Well, so much for excuses. Bush, so obviously a failure as a President, as well as so obviously limited as a person who could represent the Presidency, was re-elected, after all. Roth’s novel is worthwhile if for no other reason than to recall the shock of all that from the viewpoint of the moment before it happened, when it still didn’t have to happen. And so, whatever it says about Jews and their psyches, the novel reveals the historical moment in which it was composed and not just about the historical moment whose cultural atmosphere it so vividly recreates.
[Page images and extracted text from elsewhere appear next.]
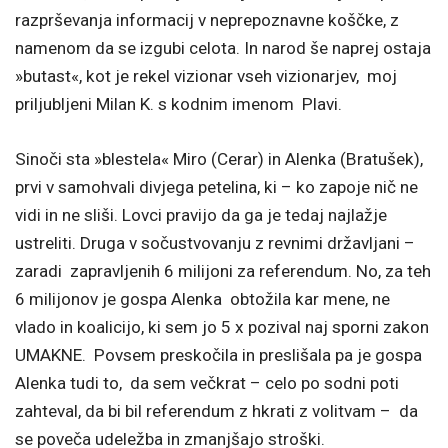
razprševanja informacij v neprepoznavne koščke, z
namenom da se izgubi celota. In narod še naprej ostaja
»butast«, kot je rekel vizionar vseh vizionarjev, moj
priljubljeni Milan K. s kodnim imenom Plavi.
Sinoči sta »blestela« Miro (Cerar) in Alenka (Bratušek),
prvi v samohvali divjega petelina, ki – ko zapoje nič ne
vidi in ne sliši. Lovci pravijo da ga je tedaj najlažje
ustreliti. Druga v sočustvovanju z revnimi državljani –
zaradi zapravljenih 6 milijoni za referendum. No, za teh
6 milijonov je gospa Alenka obtožila kar mene, ne
vlado in koalicijo, ki sem jo 5 x pozival naj sporni zakon
UMAKNE. Povsem preskočila in preslišala pa je gospa
Alenka tudi to, da sem večkrat – celo po sodni poti
zahteval, da bi bil referendum z hkrati z volitvam – da
se poveča udeležba in zmanjšajo stroški.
This is something usually said only of novels long after they are published, as when we read Dickens for Victorian sentiments on the poor and for a description of how law courts and London neighborhoods and prisons for bankrupts actually worked as well as for the way people dressed up for what are now his costume dramas, operas in the form of prose. Fantasies, it also must be said, are also always of the moment. Our sense of things begins in dreams whose topics may be sex but whose dream work is borrowed from history and our hopes for the social world. Roth has made a career of nicely working the two off of one another.